0
votes

We have five node cluster running in production with 3 zookeepers - all are VMs. We have to restart the cluster often for some hardware patching.

We have written an ansible script to shutdown the cluster in the following order,

  1. Stop Kafka connect (1, 2, 3 nodes sequentially) by killing the process
  2. Stop Kafka (1, 2, 3, 4, 5 nodes sequentially) using kafka-server-stop.sh
  3. Stop Zookeeper (1, 2, 3 nodes sequentially) using zookeeper-server-stop.sh

After patching, start script will do the following

  1. Start Zookeeper (1, 2, 3 nodes sequentially) using zookeeper-server-start.sh
  2. Start Kafka (1, 2, 3, 4, 5 nodes sequentially) using kafka-server-start.sh
  3. Start Kafka connect (1, 2, 3 nodes sequentially) using connect-distributed.sh

The issue is with the #3 step of start script, we have kept a hard coded delay about 10 mins before executing #3 (starting kafka connect) to make kafka cluster is fully up and running.

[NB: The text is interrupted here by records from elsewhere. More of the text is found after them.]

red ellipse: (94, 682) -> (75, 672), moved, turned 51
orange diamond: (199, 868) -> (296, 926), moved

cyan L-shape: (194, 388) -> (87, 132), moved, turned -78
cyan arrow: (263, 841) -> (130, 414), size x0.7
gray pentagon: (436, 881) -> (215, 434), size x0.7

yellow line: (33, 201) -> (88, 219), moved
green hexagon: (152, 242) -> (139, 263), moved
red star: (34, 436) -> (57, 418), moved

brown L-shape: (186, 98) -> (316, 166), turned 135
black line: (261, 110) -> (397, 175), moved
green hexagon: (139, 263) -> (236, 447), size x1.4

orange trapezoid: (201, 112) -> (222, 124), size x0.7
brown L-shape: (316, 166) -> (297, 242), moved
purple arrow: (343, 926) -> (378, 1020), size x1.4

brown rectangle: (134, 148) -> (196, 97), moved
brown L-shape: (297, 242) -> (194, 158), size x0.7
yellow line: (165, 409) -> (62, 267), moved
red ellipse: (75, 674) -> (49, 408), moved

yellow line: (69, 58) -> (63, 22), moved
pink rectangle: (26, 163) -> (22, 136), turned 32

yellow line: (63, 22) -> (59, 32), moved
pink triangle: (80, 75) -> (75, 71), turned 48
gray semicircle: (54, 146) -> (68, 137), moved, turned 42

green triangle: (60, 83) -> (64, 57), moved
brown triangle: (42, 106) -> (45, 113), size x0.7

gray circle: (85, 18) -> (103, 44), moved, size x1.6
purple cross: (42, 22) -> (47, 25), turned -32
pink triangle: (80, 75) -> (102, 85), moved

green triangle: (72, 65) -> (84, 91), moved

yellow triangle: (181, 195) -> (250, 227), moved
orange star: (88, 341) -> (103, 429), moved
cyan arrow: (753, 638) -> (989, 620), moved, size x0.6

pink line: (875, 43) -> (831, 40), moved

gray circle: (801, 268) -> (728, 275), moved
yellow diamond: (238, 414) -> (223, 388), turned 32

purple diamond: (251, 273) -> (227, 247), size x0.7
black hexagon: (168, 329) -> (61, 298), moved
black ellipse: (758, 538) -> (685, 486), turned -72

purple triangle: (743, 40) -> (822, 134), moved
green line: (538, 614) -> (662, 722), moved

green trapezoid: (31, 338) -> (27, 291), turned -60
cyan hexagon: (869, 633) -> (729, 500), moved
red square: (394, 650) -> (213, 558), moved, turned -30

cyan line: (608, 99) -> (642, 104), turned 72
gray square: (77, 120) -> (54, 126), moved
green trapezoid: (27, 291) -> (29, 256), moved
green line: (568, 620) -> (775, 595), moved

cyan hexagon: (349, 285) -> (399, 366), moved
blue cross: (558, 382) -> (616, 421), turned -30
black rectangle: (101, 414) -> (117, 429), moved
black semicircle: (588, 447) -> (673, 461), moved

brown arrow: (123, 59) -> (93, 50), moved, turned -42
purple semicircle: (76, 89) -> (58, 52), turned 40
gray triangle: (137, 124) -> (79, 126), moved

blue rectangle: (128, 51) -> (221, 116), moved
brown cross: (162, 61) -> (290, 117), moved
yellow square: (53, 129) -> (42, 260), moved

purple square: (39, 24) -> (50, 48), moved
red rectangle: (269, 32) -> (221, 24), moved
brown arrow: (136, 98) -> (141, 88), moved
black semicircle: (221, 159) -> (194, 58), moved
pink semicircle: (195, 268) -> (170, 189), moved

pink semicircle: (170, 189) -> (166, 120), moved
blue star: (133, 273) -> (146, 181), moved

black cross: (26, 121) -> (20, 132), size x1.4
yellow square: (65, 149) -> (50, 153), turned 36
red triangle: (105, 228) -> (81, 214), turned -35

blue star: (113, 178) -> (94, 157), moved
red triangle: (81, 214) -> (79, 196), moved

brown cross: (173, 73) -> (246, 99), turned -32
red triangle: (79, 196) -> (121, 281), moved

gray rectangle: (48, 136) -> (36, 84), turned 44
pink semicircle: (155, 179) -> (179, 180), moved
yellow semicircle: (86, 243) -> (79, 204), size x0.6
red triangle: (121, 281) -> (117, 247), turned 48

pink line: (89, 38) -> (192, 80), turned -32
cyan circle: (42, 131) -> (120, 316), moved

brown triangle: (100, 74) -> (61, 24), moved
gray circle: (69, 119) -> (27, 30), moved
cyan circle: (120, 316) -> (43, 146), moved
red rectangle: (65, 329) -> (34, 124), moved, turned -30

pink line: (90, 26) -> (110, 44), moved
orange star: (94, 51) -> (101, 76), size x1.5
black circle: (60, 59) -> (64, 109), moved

But sometimes, some of the nodes in the cluster take more time to start, hence kafka connect start up fails even after the delay - In this case we have to wait for 30 mins and try restarting the connect manually again.

Is there any way to make sure that all nodes in the cluster is up and running, before I start the other processes?

Thanks in Advance.

Hard coded delay does not work, we can't keep on changing the delay with some assumption

2

2 Answers

1
votes

Once all brokers have been started we can use following cmds, to check whether they have formed a cluster or not.

  • From kafka-1 run the following command against the rest of the brokers, i.e. i = 2, 3, 4 and 5:

    • nc -vz kafka-i 9092 [It should return connection succeeded]
  • tail the server.log in each broker node. It should give the info about the cluster.

  • From Kafka bin directory, You can periodically run ./zookeeper-shell.sh zk_host:zk_port and execute ls /brokers/ids. It should gives you five entries, e.g. [0, 1, 2, 3, 4] if all 5 brokers have registered to the zookeeper.

One dirty (less involved) hack might be to create a test topic with 5 partitions, and wait until each broker gets 1 partition to itself.

1
votes

From the Java API, you can use AdminClient#describeCluster, which can return you the list of nodes in the cluster currently known to the Controller.


Also, do not do broker rolling restarts like that. You should first identify which is the Contoller, then shut that down last.